Libby braced herself. She’d known this confrontation was coming, of course, but that didn’t mean she wanted it or was ready for it. “Yes,” she said somewhat lamely.
“Are you having an affair with my husband?”
“No!”
“Do you want to?”
“What the hell kind of person do you think I am, Cathy?” shouted Libby, losing all restraint, flinging her arms out wide and startling the horses, who nickered and danced and tossed their heads.
“I’m trying to find that out,” said Cathy in measured and droning words. Not once since the conversation began had her eyes left Libby’s mouth.
“You already know,” retorted her cousin.
For the first time, Cathy looked ashamed. But there was uncertainty in her expression, too, along with a great deal of pain. “It’s no secret that Stacey wants you, Libby. I’ve been holding my breath ever since you decided to come back, waiting for him to leave me.”
“Whatever problems you and Stacey have, Cathy, I didn’t start them.”
“What about all his visits to New York?”
Libby’s shoulders slumped, and she allowed herself to sink to the fragrant spring-scented ground, where she sat cross-legged, her head down. With her hands she said, “You knew about the divorce, and about Jonathan. Stacey was only trying to help me through—we weren’t lovers.”
The lush grass moved as Cathy sat down too, facing Libby. There were tears shining in her large green eyes, and her lower lip trembled. Nervously she plied a blade of grass between her fingers.
“I’m sorry about your little boy,” she said aloud.
Libby reached out, calmer now, and squeezed Cathy’s hands with her own. “Thanks.”
A lonely, haunted look rose in Cathy’s eyes. “Stacey wanted us to have a baby,” she confided.
“Why didn’t you?”
Sudden color stained Cathy’s lovely cheeks. “I’m deaf!” she cried defensively.

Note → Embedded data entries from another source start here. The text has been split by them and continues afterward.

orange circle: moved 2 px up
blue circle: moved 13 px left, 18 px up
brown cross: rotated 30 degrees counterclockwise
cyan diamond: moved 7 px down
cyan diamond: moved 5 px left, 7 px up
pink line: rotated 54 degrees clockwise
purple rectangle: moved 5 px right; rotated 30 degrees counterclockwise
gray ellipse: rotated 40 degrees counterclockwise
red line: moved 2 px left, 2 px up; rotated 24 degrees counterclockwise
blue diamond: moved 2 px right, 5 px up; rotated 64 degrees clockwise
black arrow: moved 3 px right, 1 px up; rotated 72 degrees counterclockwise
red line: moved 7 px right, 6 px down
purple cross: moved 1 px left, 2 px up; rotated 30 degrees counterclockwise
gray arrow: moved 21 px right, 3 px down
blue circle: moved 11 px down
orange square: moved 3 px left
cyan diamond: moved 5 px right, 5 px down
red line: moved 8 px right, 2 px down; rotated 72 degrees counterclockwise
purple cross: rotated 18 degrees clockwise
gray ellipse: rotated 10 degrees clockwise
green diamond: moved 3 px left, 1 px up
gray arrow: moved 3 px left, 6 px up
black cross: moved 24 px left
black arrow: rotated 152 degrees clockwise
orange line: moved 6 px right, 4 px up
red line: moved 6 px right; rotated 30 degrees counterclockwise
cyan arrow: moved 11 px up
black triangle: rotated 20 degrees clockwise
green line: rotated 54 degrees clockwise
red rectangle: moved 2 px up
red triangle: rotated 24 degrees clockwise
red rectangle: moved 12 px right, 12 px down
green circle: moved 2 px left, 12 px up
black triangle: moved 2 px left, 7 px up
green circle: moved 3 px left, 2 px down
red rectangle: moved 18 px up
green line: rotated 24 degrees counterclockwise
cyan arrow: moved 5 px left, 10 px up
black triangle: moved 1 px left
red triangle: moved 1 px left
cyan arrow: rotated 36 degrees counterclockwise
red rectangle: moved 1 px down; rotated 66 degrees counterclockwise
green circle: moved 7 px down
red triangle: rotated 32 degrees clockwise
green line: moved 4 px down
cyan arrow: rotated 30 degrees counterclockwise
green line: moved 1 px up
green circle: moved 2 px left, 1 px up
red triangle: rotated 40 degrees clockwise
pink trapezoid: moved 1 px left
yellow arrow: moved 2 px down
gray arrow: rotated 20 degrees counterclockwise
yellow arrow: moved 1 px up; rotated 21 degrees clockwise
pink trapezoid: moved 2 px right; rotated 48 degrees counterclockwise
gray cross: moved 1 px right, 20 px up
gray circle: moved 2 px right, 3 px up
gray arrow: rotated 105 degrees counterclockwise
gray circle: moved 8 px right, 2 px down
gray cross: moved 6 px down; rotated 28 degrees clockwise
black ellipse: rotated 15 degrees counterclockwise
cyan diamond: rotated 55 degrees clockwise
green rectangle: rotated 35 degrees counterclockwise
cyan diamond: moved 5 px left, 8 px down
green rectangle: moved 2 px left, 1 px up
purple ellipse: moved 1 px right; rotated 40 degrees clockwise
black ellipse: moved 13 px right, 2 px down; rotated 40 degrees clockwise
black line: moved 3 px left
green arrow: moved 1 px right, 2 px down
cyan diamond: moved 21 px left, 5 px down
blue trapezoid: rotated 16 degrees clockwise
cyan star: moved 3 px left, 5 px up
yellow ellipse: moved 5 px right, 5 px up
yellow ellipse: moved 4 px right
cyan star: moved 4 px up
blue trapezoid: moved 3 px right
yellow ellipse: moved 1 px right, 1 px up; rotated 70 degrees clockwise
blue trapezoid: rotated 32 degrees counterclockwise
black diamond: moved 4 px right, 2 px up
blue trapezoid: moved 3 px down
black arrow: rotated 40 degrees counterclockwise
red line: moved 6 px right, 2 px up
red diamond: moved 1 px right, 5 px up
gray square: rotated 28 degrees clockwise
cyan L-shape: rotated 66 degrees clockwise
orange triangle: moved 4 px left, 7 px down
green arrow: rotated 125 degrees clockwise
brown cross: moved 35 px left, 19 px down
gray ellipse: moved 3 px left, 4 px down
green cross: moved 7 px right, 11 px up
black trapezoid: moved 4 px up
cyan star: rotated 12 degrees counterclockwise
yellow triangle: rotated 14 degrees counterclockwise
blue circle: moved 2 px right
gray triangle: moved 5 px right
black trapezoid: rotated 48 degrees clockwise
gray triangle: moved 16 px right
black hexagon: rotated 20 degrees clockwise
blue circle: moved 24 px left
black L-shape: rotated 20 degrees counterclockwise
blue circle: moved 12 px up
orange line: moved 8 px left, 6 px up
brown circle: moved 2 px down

Libby released her cousin’s hands to sign, “So what? Lots of deaf people have babies.”
“Not me!” Cathy signaled back with spirited despair. “I wouldn’t know when it cried!”
Libby spoke slowly, her hands falling back to her lap. “Cathy, there are solutions for that sort of problem. There are trained dogs, electronic devices—”
“Trained dogs!” scoffed Cathy, but there was more anguish in her face than anger. “What kind of woman needs a dog to help her raise her own baby?”
“A deaf woman,” Libby answered firmly. “Besides, if you don’t want a dog around, you could hire a nurse.”
“No!”
Libby was taken aback. “Why not?” she signed after a few moments.
Cathy clearly had no intention of answering. She bolted to her feet and was back in the palomino’s saddle before Libby could even rise from the ground.
After that, they rode without communicating at all. Knowing that things were far from settled between herself and her cousin, Libby tried to concentrate on the scenery. A shadow moved across the sun, however, and a feeling of impending disaster unfolded inside her.
Jess glared at the screen of the small computer his father placed so much store in and resisted a caveman urge to strike its side with his fist.
“Here,” purred a soft feminine voice, and Monica Summers, the senator’s curvaceous assistant, reached down to move the mouse and tap the keyboard in a few strategic places.
Instantly the profit-and-loss statement Jess had been trying to call up was prominently displayed on the screen.
“How did you do that?”
Monica smiled her sultry smile and pulled up a chair to sit down beside Jess. “It’s a simple matter of command,” she said, and somehow the words sounded wildly suggestive.